# How to plug hole in garbage disposal after removing dishwasher and piping



## dharlan50

Help, Please. While I was gone (couldn't say and watch, had to go to work) a handyman came to my house to remove my dishwasher and take it to my duplex that I just rented. He removed the dishwasher and connections (I don't know what kind of connections), but I now have a hole towards the top and on the side of my garbage disposal that, when I turn the water supply back on, water drains out of it instead of the proper way for my sink to drain. I don't know what to do. I can't use my kitchen sink because of this. Is there some kind of cap that I can buy at Home Depot or Lowes to screw onto this hole in the side of the disposal? The hole comes out about half an inch and is approximately 6/7 or 7/8 inches wide. I am not a handyman at all and don't know how to fix this problem. Any suggestions would be welcome.
Thanks!


----------



## bbguy5

You need a cap. That hole is for the dishwasher drain line. Visit your nearest big box stores and ask them for a cap for it.


----------



## dgeorge

If for some reason you can't find the cap, Lowes sells a large rubber plug in the hardware aisle. It will fit in tightly if you tap it in with a hammer. Temporary fix though....


----------



## gma2rjc

dharlan, in 2005, when I was putting new flooring down, I called a plumber in the Yellow Pages to come over and remove my dishwasher, which included pulling the drain line where it drained into the plumbing under the kitchen sink.

While he was working under the sink, he asked, "Do you have a little piece of plastic, like a piece of bread wrapper and a rubber band?"

I didn't think anything of it and cut a chunk of plastic off of a bread bag and found a rubber band for him.

A few days later, I was done laying the laminate flooring down in the rest of the house and got to the area in front of the sink. I noticed the floor was a little bit wet there, so I opened the cabinet door and looked around for a leak in the pipes.

I immediately found the piece of bread wrapper and rubber band I had given the plumber. It was being used to cap off the part of the drain where the dishwasher line had been connected. I guess he was too lazy to walk out to his truck for a proper cap.


----------



## dharlan50

*Thanks to everyone's input*

I went to Lowes last night. They said the only thing they had in the store that would work was the plastic stoppers that you would put on the bottom of old type kitchen chairs or table, so as not to be able to "scoot" the table on the floor. The hole was 7/8", which was exactly the size I measured on the hole in the garbage disposal. Then he showed me the clamp to use around it after I got the plug on. Worked wonderfully! Total cost was $3.00.


----------



## Mandres

What kind of clamp was it? We're in the same boat until I get the new dishwasher installed.


----------



## dharlan50

*To Mandres*

I'm not sure what kind of clamp it was. I just Googled it to find a picture and it looked something like what is called a "T bolt band clamp" or a "worm gear clamp." That's the best I can come up with by looking at the pictures on Google.


----------



## hardwareman

a hose clamp


----------



## oh'mike

This is what I use----There is a rubber clamp on reducer made for garbage disposers--

It goes from the 3/4"(?) opening down to 1/2" (for use when using a smaller drain line)

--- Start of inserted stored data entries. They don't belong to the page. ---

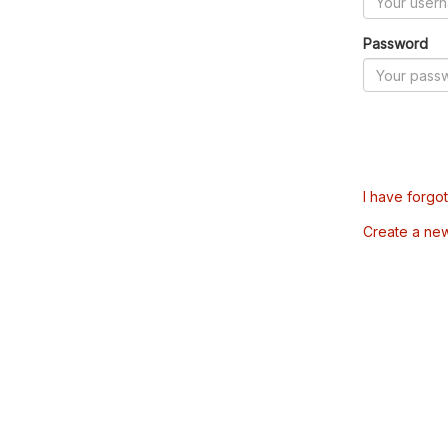
Password
I have forgo
Create a ne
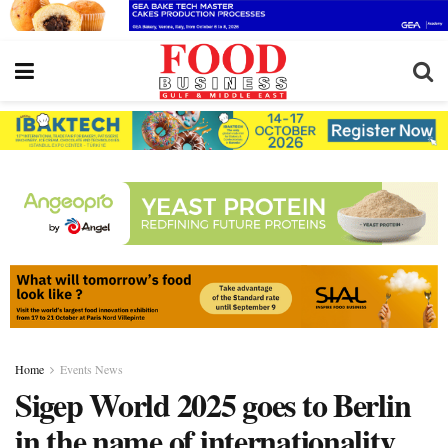
Home
Events News
Sigep World 2025 goes to Berlin
in the name of internationality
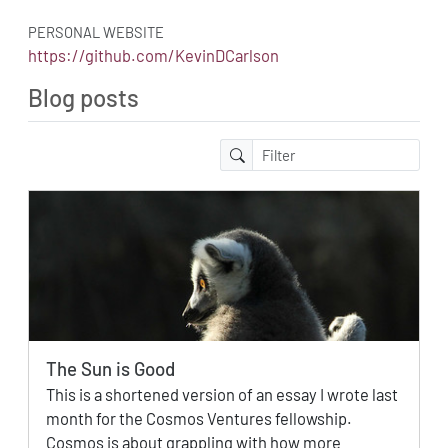
PERSONAL WEBSITE
https://github.com/KevinDCarlson
Blog posts
The Sun is Good
This is a shortened version of an essay I wrote last
month for the Cosmos Ventures fellowship.
Cosmos is about grappling with how more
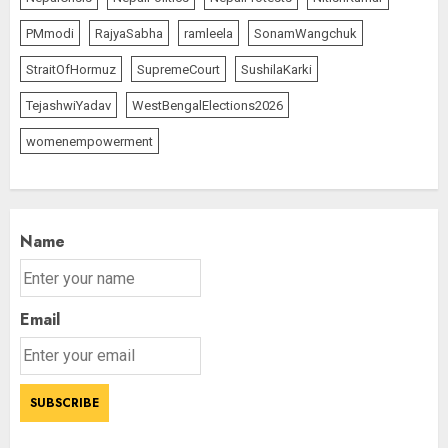
PMmodi
RajyaSabha
ramleela
SonamWangchuk
StraitOfHormuz
SupremeCourt
SushilaKarki
TejashwiYadav
WestBengalElections2026
womenempowerment
Name
Email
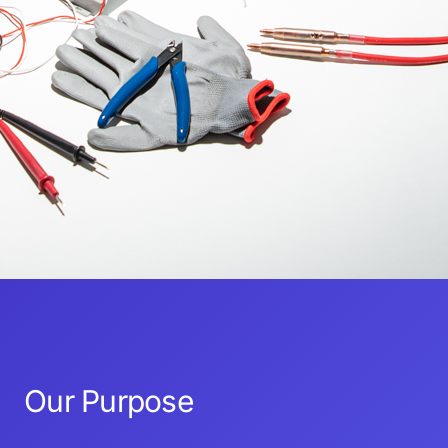
Our Purpose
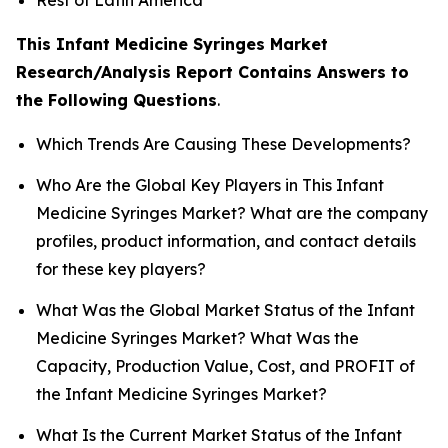
This Infant Medicine Syringes Market
Research/Analysis Report Contains Answers to
the Following Questions
.
Which Trends Are Causing These Developments?
Who Are the Global Key Players in This Infant
Medicine Syringes Market? What are the company
profiles, product information, and contact details
for these key players?
What Was the Global Market Status of the Infant
Medicine Syringes Market? What Was the
Capacity, Production Value, Cost, and PROFIT of
the Infant Medicine Syringes Market?
What Is the Current Market Status of the Infant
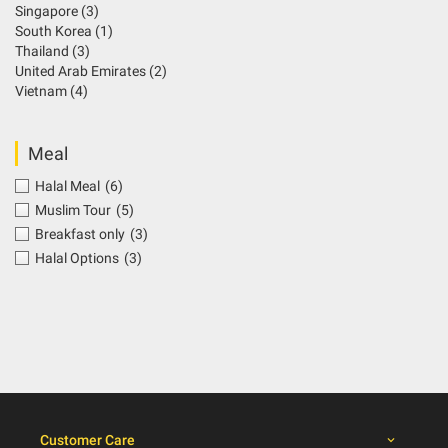
Singapore
(3)
South Korea
(1)
Thailand
(3)
United Arab Emirates
(2)
Vietnam
(4)
Meal
Halal Meal
(6)
Muslim Tour
(5)
Breakfast only
(3)
Halal Options
(3)
Customer Care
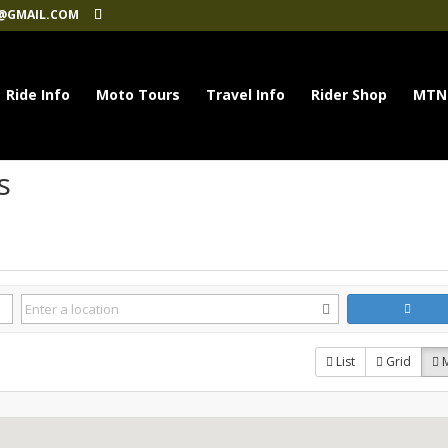
@GMAIL.COM
Ride Info
Moto Tours
Travel Info
Rider Shop
MTN
s
List
Grid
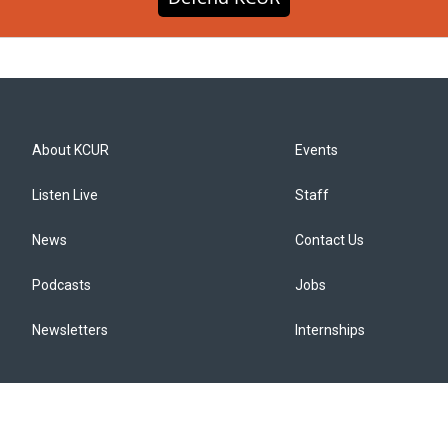
About KCUR
Events
Listen Live
Staff
News
Contact Us
Podcasts
Jobs
Newsletters
Internships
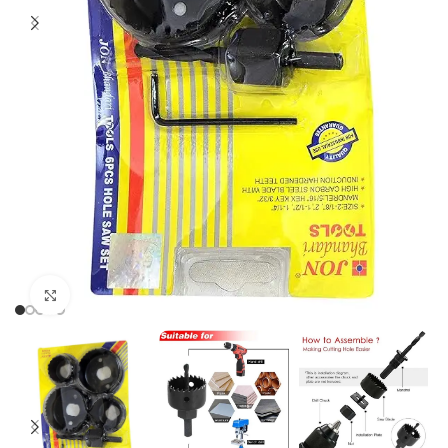
Click to enlarge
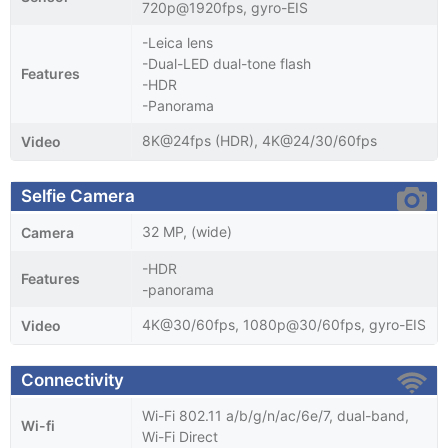
720p@1920fps, gyro-EIS
-Leica lens
-Dual-LED dual-tone flash
Features
-HDR
-Panorama
8K@24fps (HDR), 4K@24/30/60fps
Video
Selfie Camera
32 MP, (wide)
Camera
-HDR
Features
-panorama
4K@30/60fps, 1080p@30/60fps, gyro-EIS
Video
Connectivity
Wi-Fi 802.11 a/b/g/n/ac/6e/7, dual-band,
Wi-fi
Wi-Fi Direct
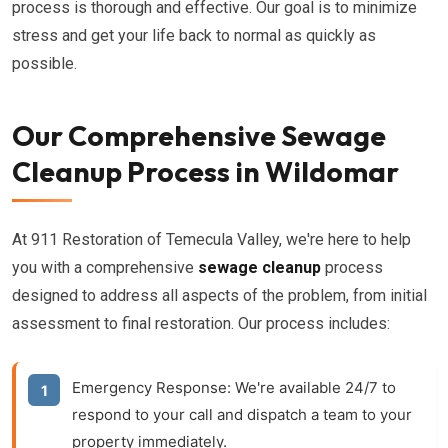
process is thorough and effective. Our goal is to minimize
stress and get your life back to normal as quickly as
possible.
Our Comprehensive Sewage
Cleanup Process in Wildomar
At 911 Restoration of Temecula Valley, we're here to help
you with a comprehensive
sewage cleanup
process
designed to address all aspects of the problem, from initial
assessment to final restoration. Our process includes:
Emergency Response:
We're available 24/7 to
respond to your call and dispatch a team to your
property immediately.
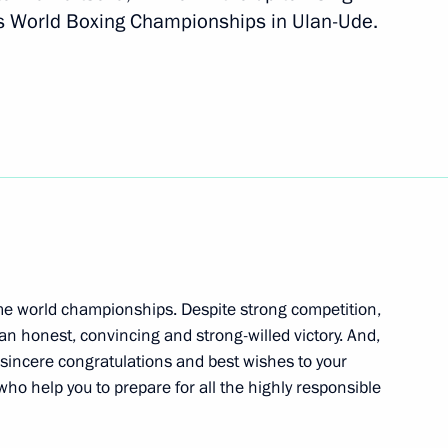
s World Boxing Championships in Ulan-Ude.
onal team, winner of the 2019
ionships
participating in the 19th
me world championships. Despite strong competition,
 honest, convincing and strong-willed victory. And,
ball Associations (UEFA)
 sincere congratulations and best wishes to your
 who help you to prepare for all the highly responsible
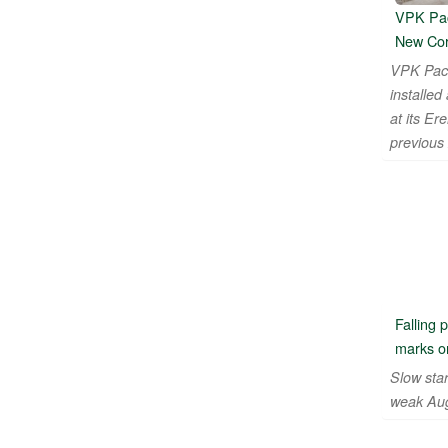
VPK Pac
New Cor
VPK Pac
installe
at its Er
previous
Falling 
marks on
Slow star
weak Aug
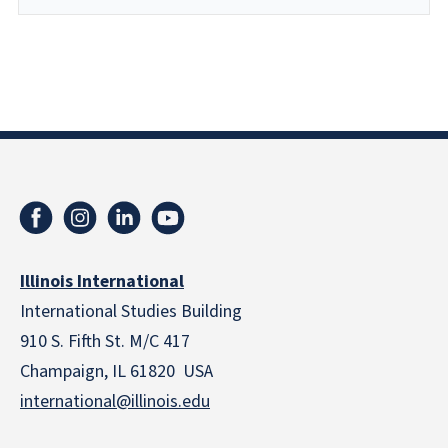
Illinois International
International Studies Building
910 S. Fifth St. M/C 417
Champaign, IL 61820 USA
international@illinois.edu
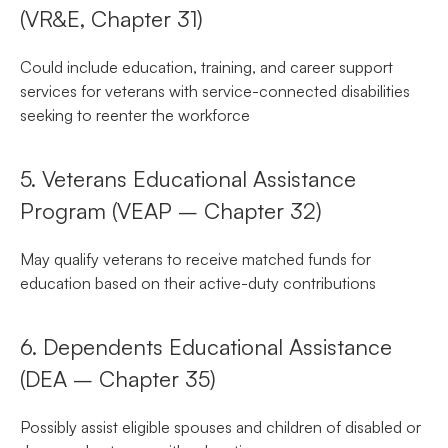
(VR&E, Chapter 31)
Could include education, training, and career support
services for veterans with service-connected disabilities
seeking to reenter the workforce
5. Veterans Educational Assistance
Program (VEAP – Chapter 32)
May qualify veterans to receive matched funds for
education based on their active-duty contributions
6. Dependents Educational Assistance
(DEA – Chapter 35)
Possibly assist eligible spouses and children of disabled or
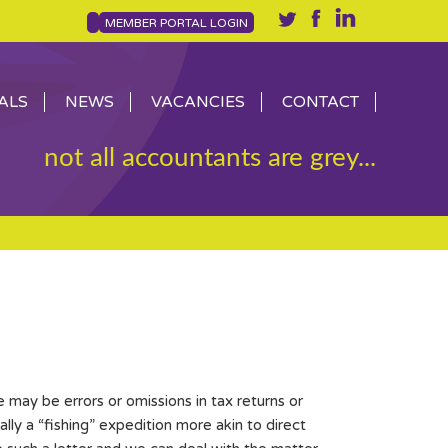
MEMBER PORTAL LOGIN
ALS
NEWS
VACANCIES
CONTACT
not all accountants are grey...
may be errors or omissions in tax returns or
lly a “fishing” expedition more akin to direct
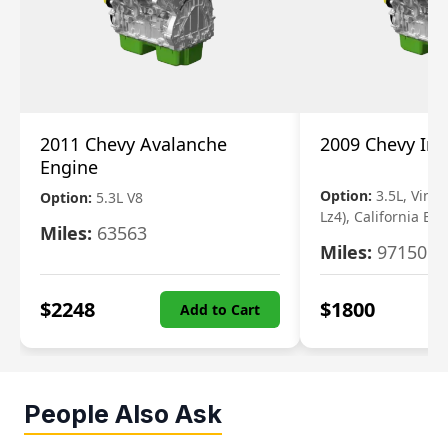
2011 Chevy Avalanche
2009 Chevy Im
Engine
Option:
3.5L, Vin N
Option:
5.3L V8
Lz4), California Em
Miles:
63563
Miles:
97150
$
2248
$
1800
Add to Cart
People Also Ask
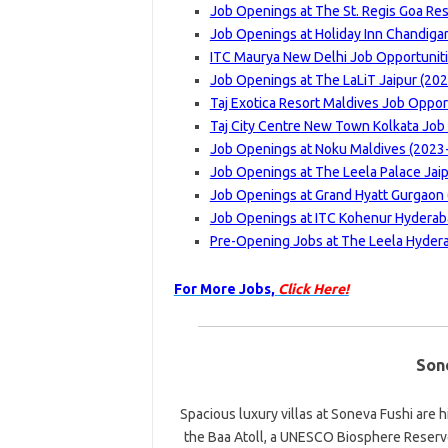
Job Openings at The St. Regis Goa Res
Job Openings at Holiday Inn Chandigar
ITC Maurya New Delhi Job Opportuniti
Job Openings at The LaLiT Jaipur (202
Taj Exotica Resort Maldives Job Oppor
Taj City Centre New Town Kolkata Job 
Job Openings at Noku Maldives (2023-
Job Openings at The Leela Palace Jaip
Job Openings at Grand Hyatt Gurgaon 
Job Openings at ITC Kohenur Hyderaba
Pre-Opening Jobs at The Leela Hydera
For More Jobs,
Click Here!
Son
Spacious luxury villas at Soneva Fushi are 
the Baa Atoll, a UNESCO Biosphere Reserve.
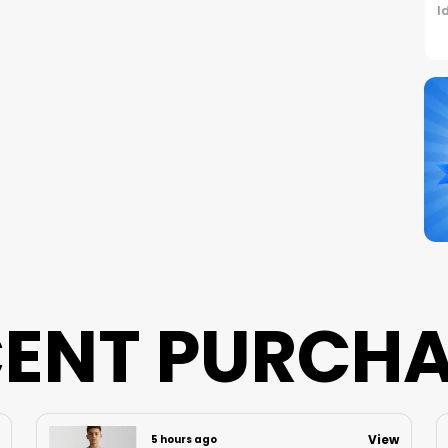
I
C
S
N
B
P
ENT PURCH
View
6 hours ago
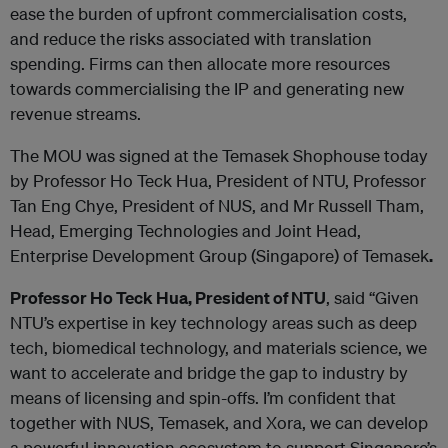
ease the burden of upfront commercialisation costs,
and reduce the risks associated with translation
spending. Firms can then allocate more resources
towards commercialising the IP and generating new
revenue streams.
The MOU was signed at the Temasek Shophouse today
by Professor Ho Teck Hua, President of NTU, Professor
Tan Eng Chye, President of NUS, and Mr Russell Tham,
Head, Emerging Technologies and Joint Head,
Enterprise Development Group (Singapore) of Temasek
.
Professor Ho Teck Hua, President of NTU
, said “Given
NTU’s expertise in key technology areas such as deep
tech, biomedical technology, and materials science, we
want to accelerate and bridge the gap to industry by
means of licensing and spin-offs. I’m confident that
together with NUS, Temasek, and Xora, we can develop
a powerful innovation ecosystem to support Singapore’s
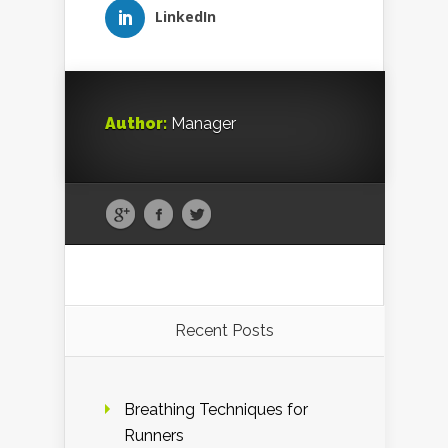
LinkedIn
Author:
Manager
Recent Posts
Breathing Techniques for
Runners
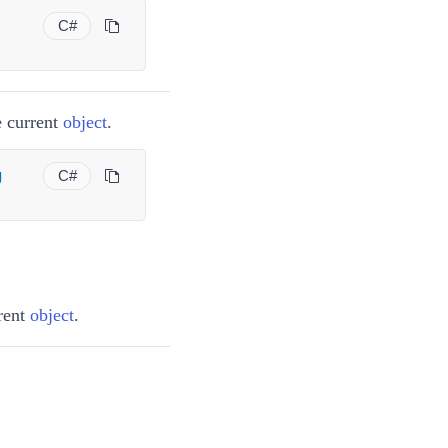
C#
e current
object
.
g
C#
rrent
object
.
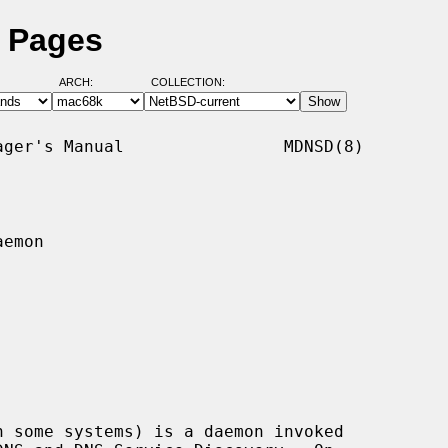
 Pages
ARCH:
COLLECTION:
ger's Manual                MDNSD(8)

emon

n some systems) is a daemon invoked
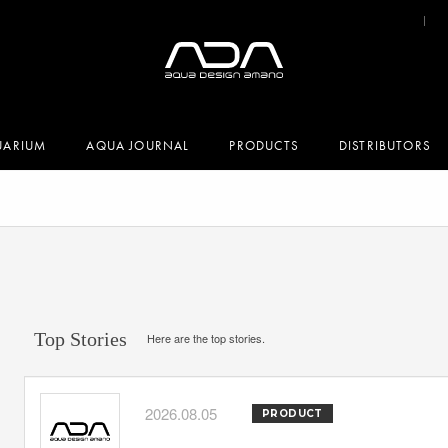
UARIUM
AQUA JOURNAL
PRODUCTS
DISTRIBUTORS
Top Stories
Here are the top stories.
2026.08.05
PRODUCT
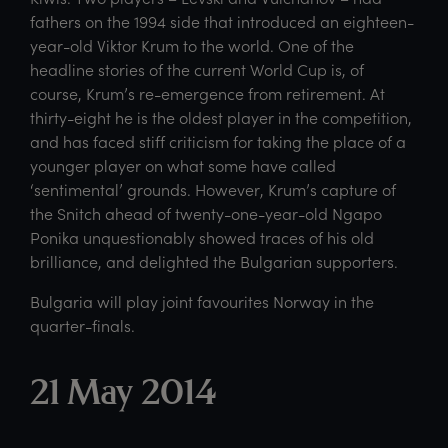
fathers on the 1994 side that introduced an eighteen-
year-old Viktor Krum to the world. One of the
headline stories of the current World Cup is, of
course, Krum’s re-emergence from retirement. At
thirty-eight he is the oldest player in the competition,
and has faced stiff criticism for taking the place of a
younger player on what some have called
‘sentimental’ grounds. However, Krum’s capture of
the Snitch ahead of twenty-one-year-old Ngapo
Ponika unquestionably showed traces of his old
brilliance, and delighted the Bulgarian supporters.
Bulgaria will play joint favourites Norway in the
quarter-finals.
21 May 2014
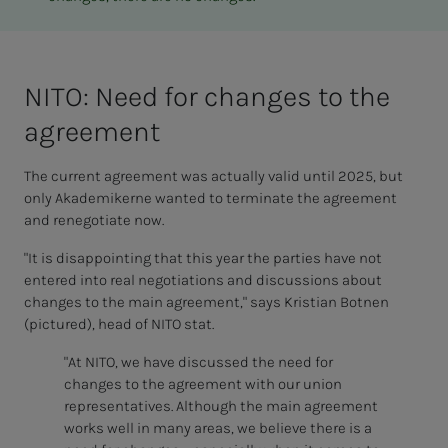
NITO: Need for changes to the
agree­­­ment
The current agreement was actually valid until 2025, but
only Akademikerne wanted to terminate the agreement
and renegotiate now.
"It is disappointing that this year the parties have not
entered into real negotiations and discussions about
changes to the main agreement," says Kristian Botnen
(pictured), head of NITO stat.
"At NITO, we have discussed the need for
changes to the agreement with our union
representatives. Although the main agreement
works well in many areas, we believe there is a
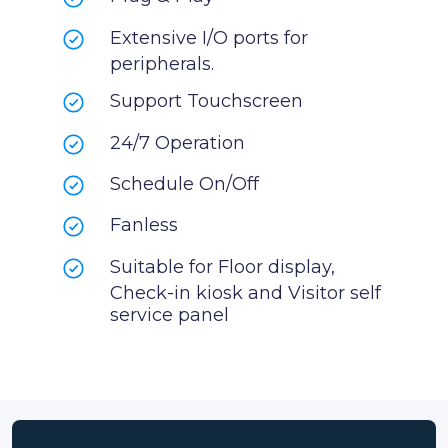
Extensive I/O ports for
peripherals.
Support Touchscreen
24/7 Operation
Schedule On/Off
Fanless
Suitable for Floor display,
Check-in kiosk and Visitor self
service panel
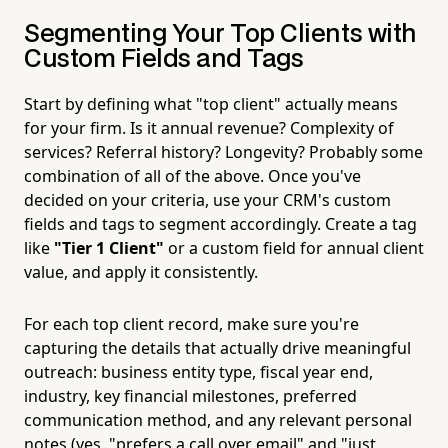
Segmenting Your Top Clients with
Custom Fields and Tags
Start by defining what "top client" actually means
for your firm. Is it annual revenue? Complexity of
services? Referral history? Longevity? Probably some
combination of all of the above. Once you've
decided on your criteria, use your CRM's custom
fields and tags to segment accordingly. Create a tag
like
"Tier 1 Client"
or a custom field for annual client
value, and apply it consistently.
For each top client record, make sure you're
capturing the details that actually drive meaningful
outreach: business entity type, fiscal year end,
industry, key financial milestones, preferred
communication method, and any relevant personal
notes (yes, "prefers a call over email" and "just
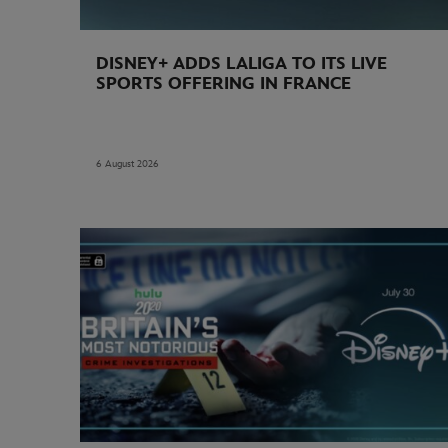
DISNEY+ ADDS LALIGA TO ITS LIVE
SPORTS OFFERING IN FRANCE
6 August 2026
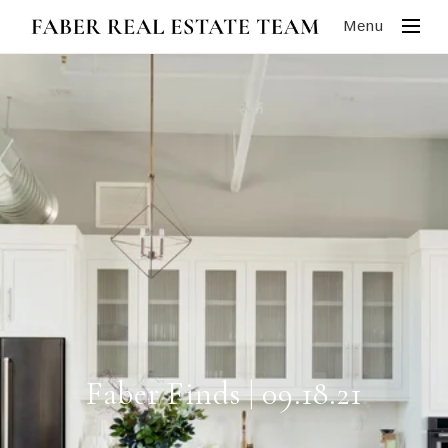
Menu
Faber Finds | 09.18.21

Buy a 1/2 " copper cap--hose clamp that into the small side--clamp the larger side to the hole in the disposer.------Look in the rack where the black Fernco rubber fitting are--also look where the disposers are displayed----Mike---

Here's a picture--Google Image Result for http://www.homehardware.ca/products/300/32549621.jpg


----------



## Nana4

dharlan50, Thank you. Read your post and since I was having the same point with my garbage disposal I gave the chair cap a try. Seems to be doing fine. HD guy hadn't heard of it but thought it should work too. Again thank for the idea.


----------



## Cheap-a$$ John

My thanks to dharlan50 for the excellent inexpensive solution! The 7/8" rubber leg tips were available at all my local hardware stores and I reused the band clamp when I removed the old washer! So, a quick fix for under $3


----------



## GTKZ

I just did this today. Home Depot didn't have a so-called garbage disposal cap or plug--didn't see one online, either (not sure they are for sale). So I bought two boxes of rubber leg tips--3/4" and 7/8" at $2.15 each. I removed the hose, let it drain in a bowl, attached the 7/8" tip, which fit perfectly, and tightened with the existing (get one if you don't have one) worm gear hose clamp. The End. Final cost: $2.15 or $3.15 with a new clamp. Plumber: $85 per hour.


----------



## Lollyv

Thank you! The 7/8” rubber chair leg cap worked like a charm. Just reused dishwasher drain clamp as discussed. Super simple fix to what was a perplexing problem!


----------



## GrannyH

I just used an expandable wine bottle cork. Works great and cost was $0 (It was sitting idle in a drawer)


----------



## Nealtw

A short hose with a bolt shoved in it will do.


----------



## joed

10 year old thread


----------



## huesmann

joed said:


> 10 year old thread


Frackin' Recommended Reading...


----------